Indeed, a quick glance at a global sea level rise map produced by CORRECTIV shows rising seas along the continent’s Atlantic Coast, as well as along the perimeter of the Gulf of Mexico, where tidal gauges from Texas to New Foundland show steadily rising waters since 1961.

And as glaciers and polar ice caps continue to melt, and warming seas swell, these trends will only accelerate, say scientists.

Already, in Miami, where flooding is becoming increasingly common, the city government has pledged $100 million to raise roads, install pumps and redo sewer pipes and connections to stave off the encroaching seas and increasingly pervasive flooding.

But it’s not just city officials that are adapting. Residents, too, are accommodating to the changes. Indeed, in the South Sound neighborhood of Key Largo, Florida, local news reports showed residents renting SUVs to ford their way home after a recent spate of floods, wary their own cars wouldn’t make it. „…it might be time for residents to consider swapping cars for boats“, wrote the Miami Herald, paraphrasing local county officials.

And south Florida is hardly alone.

“The rise of ‘nuisance’ flooding, increasing salinity of groundwater and beach erosion are already costing communities millions of dollars and threatening the viability of many“, noted Schmidt, the NASA scientist.

Researchers at the University of California, Irvine showed the cumulative cost of minor flooding events in cities such as New York, Washington, D.C., Miami, San Francisco, and Seattle, is likely to exceed the cost of extreme and infrequent events.

“How much more sea level rise do you need before it becomes chronic?“ said Billy Sweet, an oceanographer with the U.S. National Oceanic and Atmospheric Administration [NOAA]. „We need to break the mold of [talking about] big storms, and talk about the cost of flooding people’s basements, repetitive mobilization costs to public safety for road closures, the cost of devaluing real estate properties, even the cost of car rotors busting“, said Sweet.
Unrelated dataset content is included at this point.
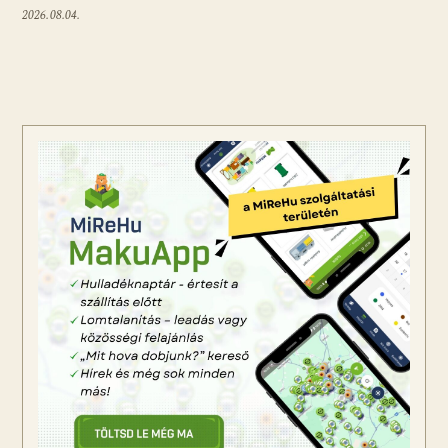
2026.08.04.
Sweet is spearheading an effort at NOAA to produce an inundation dashboard where communities can access current flooding information from annual and seasonal reports. „We’re trying to take the pulse on what are the conditions now“, said Sweet.

Consequences from rising waters are likely to be dramatic in North America, where some the continent’s largest and most populous cities lie adjacent to the coasts, with little elevation above.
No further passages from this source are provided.